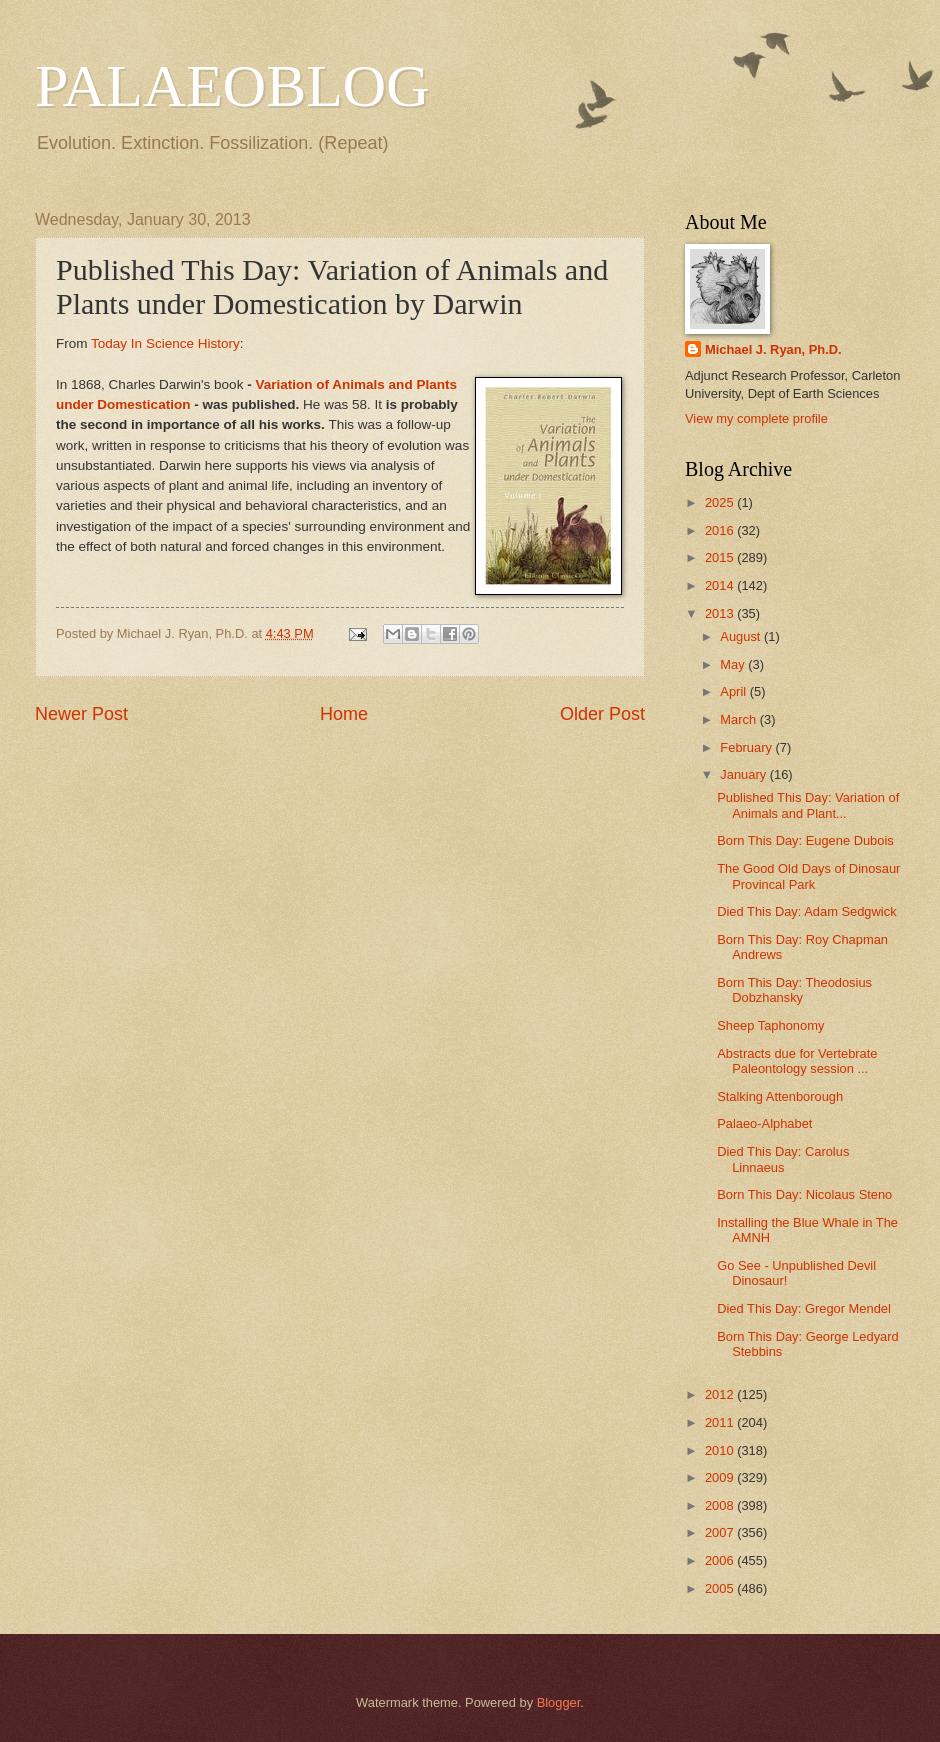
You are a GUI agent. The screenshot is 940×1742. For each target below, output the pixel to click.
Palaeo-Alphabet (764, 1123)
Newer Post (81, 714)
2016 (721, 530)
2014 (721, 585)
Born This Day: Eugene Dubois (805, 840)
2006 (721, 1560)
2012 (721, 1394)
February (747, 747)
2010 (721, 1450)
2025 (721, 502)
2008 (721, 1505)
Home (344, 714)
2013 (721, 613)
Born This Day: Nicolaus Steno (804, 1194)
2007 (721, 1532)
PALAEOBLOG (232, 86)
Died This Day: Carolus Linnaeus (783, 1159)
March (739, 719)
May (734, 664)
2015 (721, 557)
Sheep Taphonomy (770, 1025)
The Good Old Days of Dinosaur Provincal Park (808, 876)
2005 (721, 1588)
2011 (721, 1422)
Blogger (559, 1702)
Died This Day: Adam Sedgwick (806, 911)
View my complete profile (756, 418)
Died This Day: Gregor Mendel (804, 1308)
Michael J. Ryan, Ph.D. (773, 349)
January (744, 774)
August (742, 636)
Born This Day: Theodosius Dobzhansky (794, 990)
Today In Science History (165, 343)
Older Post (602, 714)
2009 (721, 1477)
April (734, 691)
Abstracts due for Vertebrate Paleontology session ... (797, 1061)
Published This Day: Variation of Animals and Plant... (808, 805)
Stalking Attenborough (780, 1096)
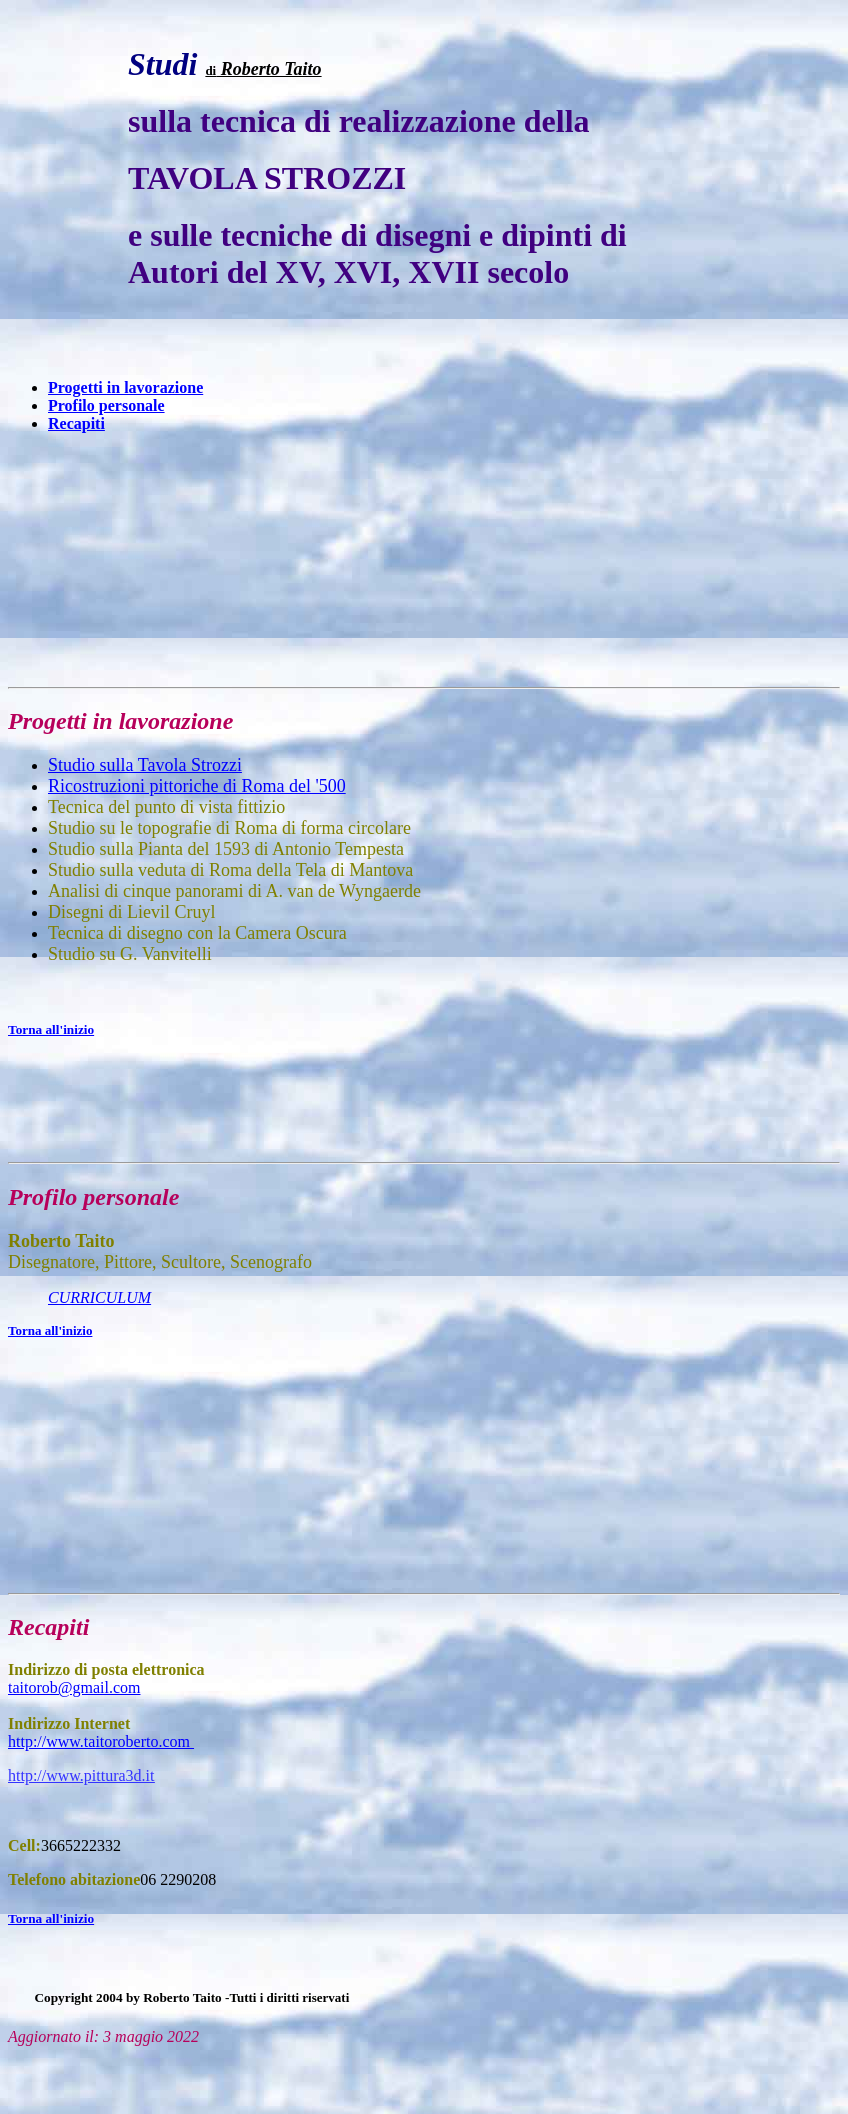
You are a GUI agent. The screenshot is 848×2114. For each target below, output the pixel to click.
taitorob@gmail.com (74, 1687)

****************

- Exercise prompt
The whole listing must be transcribed exactly. No pictures belong in the copy.

- Answer for the task
You are a GUI agent. The screenshot is 940×1742. For each target below, output the pixel to click.
Palaeo-Alphabet (764, 1123)
Newer Post (81, 714)
2016 (721, 530)
2014 (721, 585)
Born This Day: Eugene Dubois (805, 840)
2006 (721, 1560)
2012 (721, 1394)
February (747, 747)
2010 (721, 1450)
2025 (721, 502)
2008 (721, 1505)
Home (344, 714)
2013 (721, 613)
Born This Day: Nicolaus Steno (804, 1194)
2007 (721, 1532)
PALAEOBLOG (232, 86)
Died This Day: Carolus Linnaeus (783, 1159)
March (739, 719)
May (734, 664)
2015 (721, 557)
Sheep Taphonomy (770, 1025)
The Good Old Days of Dinosaur Provincal Park (808, 876)
2005 (721, 1588)
2011 (721, 1422)
Blogger (559, 1702)
Died This Day: Adam Sedgwick (806, 911)
View my complete profile (756, 418)
Died This Day: Gregor Mendel (804, 1308)
Michael J. Ryan, Ph.D. (773, 349)
January (744, 774)
August (742, 636)
Born This Day: Theodosius Dobzhansky (794, 990)
Today In Science History (165, 343)
Older Post (602, 714)
2009 (721, 1477)
April (734, 691)
Abstracts due for Vertebrate Paleontology session ... (797, 1061)
Published This Day: Variation of Animals and Plant... (808, 805)
Stalking Attenborough (780, 1096)
You are a GUI agent. The screenshot is 848×2114. For each target below, output the pixel to click.
taitorob@gmail.com (74, 1687)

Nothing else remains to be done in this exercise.